La iniciativa de Podemos no tendrá éxito, naturalmente, entre otras cosas porque para eso tendría que contar con el apoyo de los mismos grupos que le han servido en bandeja las llaves de la Moncloa a Rajoy, pero la cuestión no debería ser tanto si prosperará o no como si es o no es lógico que el número uno de una formación plagada de malhechores y que ha saqueado el país, deba pasar por ese trago que, por amargo que le pueda parecer, no es nada comparado con lo que han padecido y lo siguen haciendo millones de mujeres y hombres a los que sus políticas y el latrocinio de sus compañeros de viaje han arruinado. Tarde o temprano, alguien iba a rebelarse, porque el pavoneo de los canallas era ofensivo y no hay peor sed que la que se tiene en un desierto con vistas al mar.

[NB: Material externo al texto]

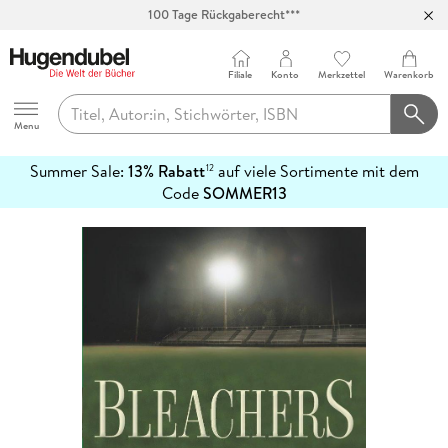
Abholung in über 100 Filialen
Filiale
Konto
Merkzettel
Warenkorb
Hugendubel
Menu
Summer Sale:
13% Rabatt
auf viele Sortimente mit dem
12
mehr
Code
SOMMER13
erfahren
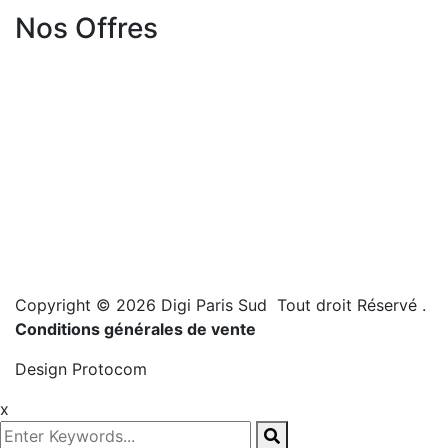
Nos Offres
Copyright © 2026 Digi Paris Sud Tout droit Réservé
.
Conditions générales de vente
Design
Protocom
x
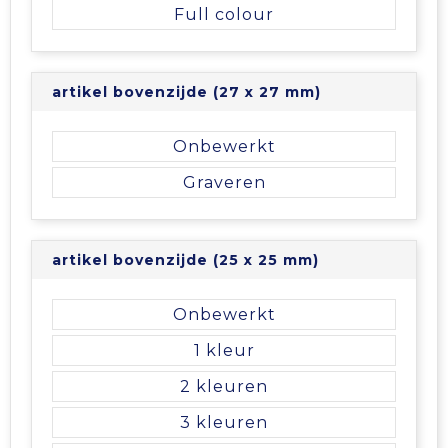
Vrije tijd en Strand
Veiligheidsvesten en Veiligheidshesjes
Picknicktassen en manden
Full colour
Waterflesjes
Vesten
Promotietassen
artikel bovenzijde (27 x 27 mm)
Gehoorbescherming
Reistassen
Onbewerkt
Reistassensets
Graveren
Rugzakken
artikel bovenzijde (25 x 25 mm)
Schoenentassen
Onbewerkt
Schoudertassen
1
Sporttassen
2
3
Strandtassen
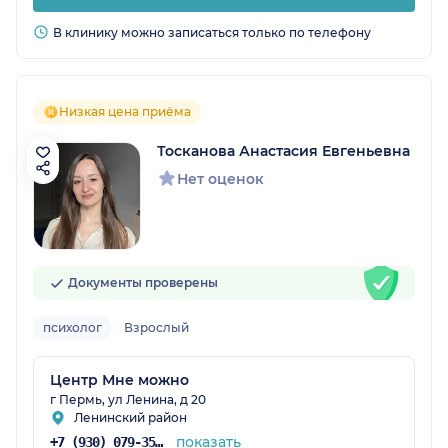
В клинику можно записаться только по телефону
Низкая цена приёма
Тосканова Анастасия Евгеньевна
Нет оценок
Документы проверены
психолог
Взрослый
Центр Мне можно
г Пермь, ул Ленина, д 20
Ленинский район
показать
+7 (930) 079-35-76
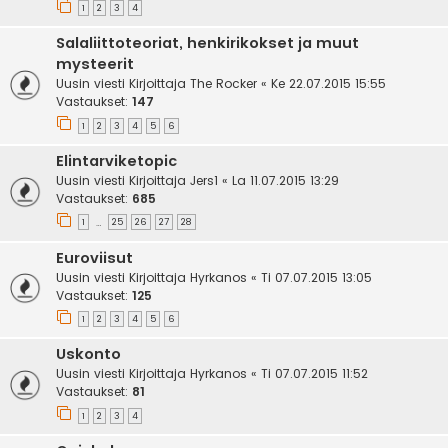
1
2
3
4
Salaliittoteoriat, henkirikokset ja muut
mysteerit
Uusin viesti Kirjoittaja
The Rocker
«
Ke 22.07.2015 15:55
Vastaukset:
147
1
2
3
4
5
6
Elintarviketopic
Uusin viesti Kirjoittaja
Jers1
«
La 11.07.2015 13:29
Vastaukset:
685
1
25
26
27
28
…
Euroviisut
Uusin viesti Kirjoittaja
Hyrkanos
«
Ti 07.07.2015 13:05
Vastaukset:
125
1
2
3
4
5
6
Uskonto
Uusin viesti Kirjoittaja
Hyrkanos
«
Ti 07.07.2015 11:52
Vastaukset:
81
1
2
3
4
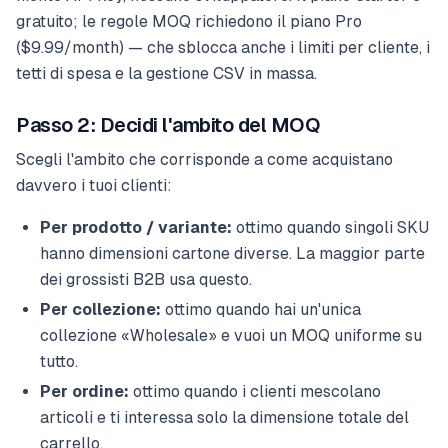
gratuito; le regole MOQ richiedono il piano Pro
($9.99/month) — che sblocca anche i limiti per cliente, i
tetti di spesa e la gestione CSV in massa.
Passo 2: Decidi l'ambito del MOQ
Scegli l'ambito che corrisponde a come acquistano
davvero i tuoi clienti:
Per prodotto / variante:
ottimo quando singoli SKU
hanno dimensioni cartone diverse. La maggior parte
dei grossisti B2B usa questo.
Per collezione:
ottimo quando hai un'unica
collezione «Wholesale» e vuoi un MOQ uniforme su
tutto.
Per ordine:
ottimo quando i clienti mescolano
articoli e ti interessa solo la dimensione totale del
carrello.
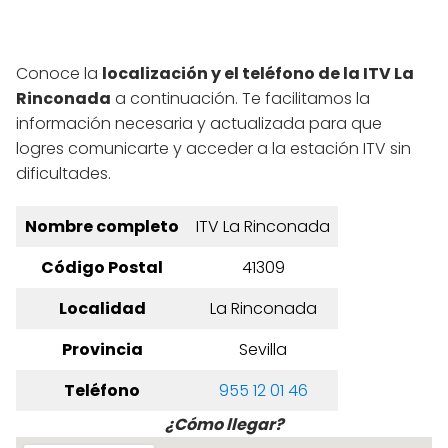
Conoce la
localización y el teléfono de la ITV La
Rinconada
a continuación. Te facilitamos la
información necesaria y actualizada para que
logres comunicarte y acceder a la estación ITV sin
dificultades.
Nombre completo
ITV La Rinconada
Código Postal
41309
Localidad
La Rinconada
Provincia
Sevilla
Teléfono
955 12 01 46
¿Cómo llegar?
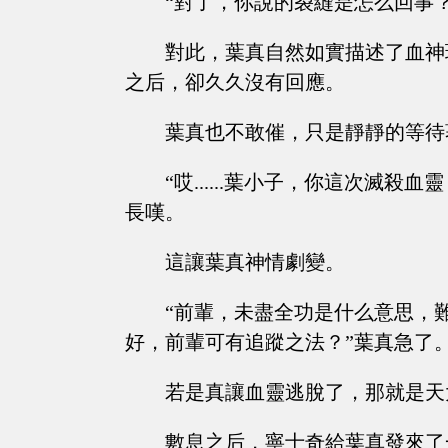
“對了，你說的裂縫是怎么回事
對此，葉真自然如實描述了血神
之后，卻久久沒有回應。
葉真也不敢催，只是靜靜的等待
“哎......葉小子，你這次滅
長嘆。
這讓葉真神情劇變。
“前輩，未盡全功是什么意思，
好，前輩可有追蹤之法？”葉真急了
若是真讓血靈逃脫了，那就是天
數息之后，寧士奇給葉真發來了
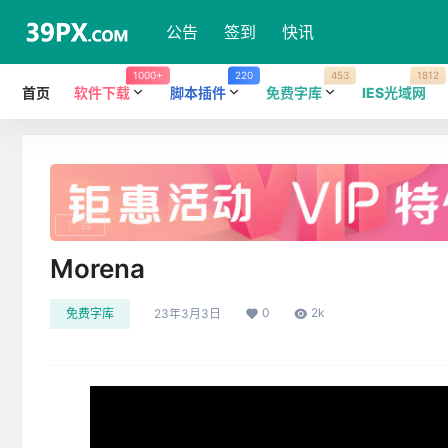
公告
签到
快讯
1000+
220
453
1812
首页
软件下载
脚本插件
免费字库
IES光域网
广告
Morena
0
2k
免费字库
23年3月3日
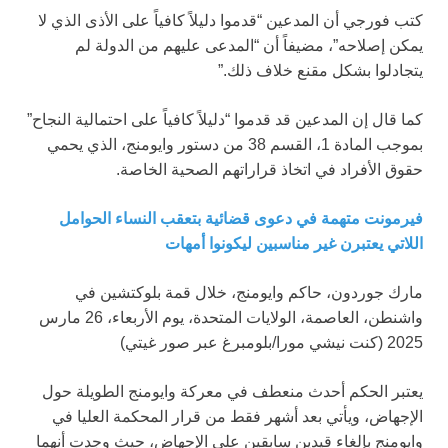
كتب فورجي أن المدعين “قدموا دليلاً كافياً على الأذى الذي لا
يمكن إصلاحه”، مضيفاً أن “المدعى عليهم من الدولة لم
يتجادلوا بشكل مقنع خلاف ذلك.”
كما قال إن المدعين قد قدموا “دليلاً كافياً على احتمالية النجاح”
بموجب المادة 1، القسم 38 من دستور وايومنج، الذي يحمي
حقوق الأفراد في اتخاذ قراراتهم الصحية الخاصة.
فيرمونت متهمة في دعوى قضائية بتعقب النساء الحوامل
اللاتي يعتبرن غير مناسبين ليكونوا أمهات
مارك جوردون، حاكم وايومنج، خلال قمة بلوكتشين في
واشنطن، العاصمة، الولايات المتحدة، يوم الأربعاء، 26 مارس
2025
(كنت نيشي مورا/بلومبرغ عبر صور غيتي)
يعتبر الحكم أحدث منعطف في معركة وايومنج الطويلة حول
الإجهاض، ويأتي بعد أشهر فقط من قرار المحكمة العليا في
وايومنج بإلغاء قيدين سابقين على الإجهاض، حيث وجدت أنهما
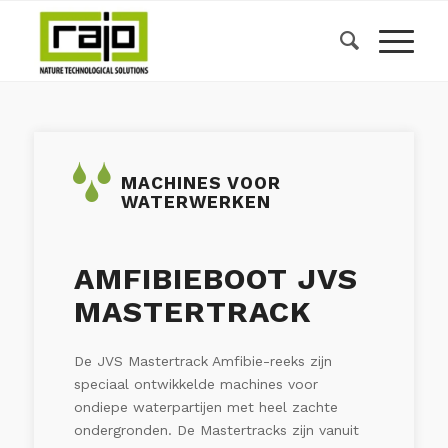
MACHINES VOOR
WATERWERKEN
AMFIBIEBOOT JVS
MASTERTRACK
De JVS Mastertrack Amfibie-reeks zijn
speciaal ontwikkelde machines voor
ondiepe waterpartijen met heel zachte
ondergronden. De Mastertracks zijn vanuit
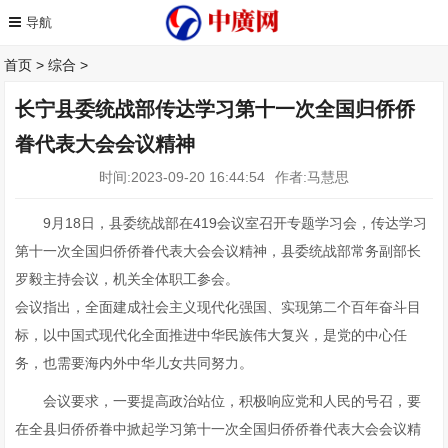
首页
>
综合
>
长宁县委统战部传达学习第十一次全国归侨侨
眷代表大会会议精神
时间:2023-09-20 16:44:54
作者:马慧思
9月18日，县委统战部在419会议室召开专题学习会，传达学习
第十一次全国归侨侨眷代表大会会议精神，县委统战部常务副部长
罗毅主持会议，机关全体职工参会。
会议指出，全面建成社会主义现代化强国、实现第二个百年奋斗目
标，以中国式现代化全面推进中华民族伟大复兴，是党的中心任
务，也需要海内外中华儿女共同努力。
会议要求，一要提高政治站位，积极响应党和人民的号召，要
在全县归侨侨眷中掀起学习第十一次全国归侨侨眷代表大会会议精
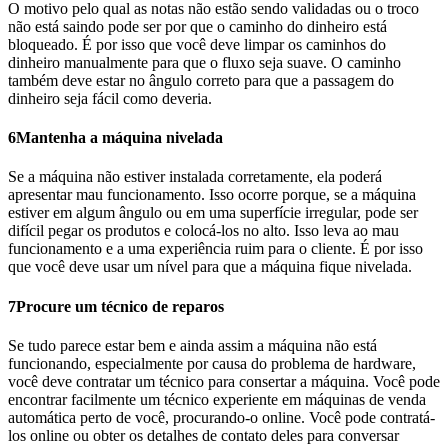
O motivo pelo qual as notas não estão sendo validadas ou o troco
não está saindo pode ser por que o caminho do dinheiro está
bloqueado. É por isso que você deve limpar os caminhos do
dinheiro manualmente para que o fluxo seja suave. O caminho
também deve estar no ângulo correto para que a passagem do
dinheiro seja fácil como deveria.
6
Mantenha a máquina nivelada
Se a máquina não estiver instalada corretamente, ela poderá
apresentar mau funcionamento. Isso ocorre porque, se a máquina
estiver em algum ângulo ou em uma superfície irregular, pode ser
difícil pegar os produtos e colocá-los no alto. Isso leva ao mau
funcionamento e a uma experiência ruim para o cliente. É por isso
que você deve usar um nível para que a máquina fique nivelada.
7
Procure um técnico de reparos
Se tudo parece estar bem e ainda assim a máquina não está
funcionando, especialmente por causa do problema de hardware,
você deve contratar um técnico para consertar a máquina. Você pode
encontrar facilmente um técnico experiente em máquinas de venda
automática perto de você, procurando-o online. Você pode contratá-
los online ou obter os detalhes de contato deles para conversar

Mientras tanto, en las sedes de algunos ya empiezan a llegar cajas de seda, alfileres y bolillos, para que puedan hacer encaje en sus discursos y encontrar argumentos que justifiquen que lo indeseable y lo aconsejable pueden ser la misma cosa. "Podría disputar y vencer, si quisiera, / más me abstengo de hacerlo / pues mañana podría pensar igual que tú", dijo John Donne en el siglo XVII y, por desgracia, parece que lo hubiera dicho ayer.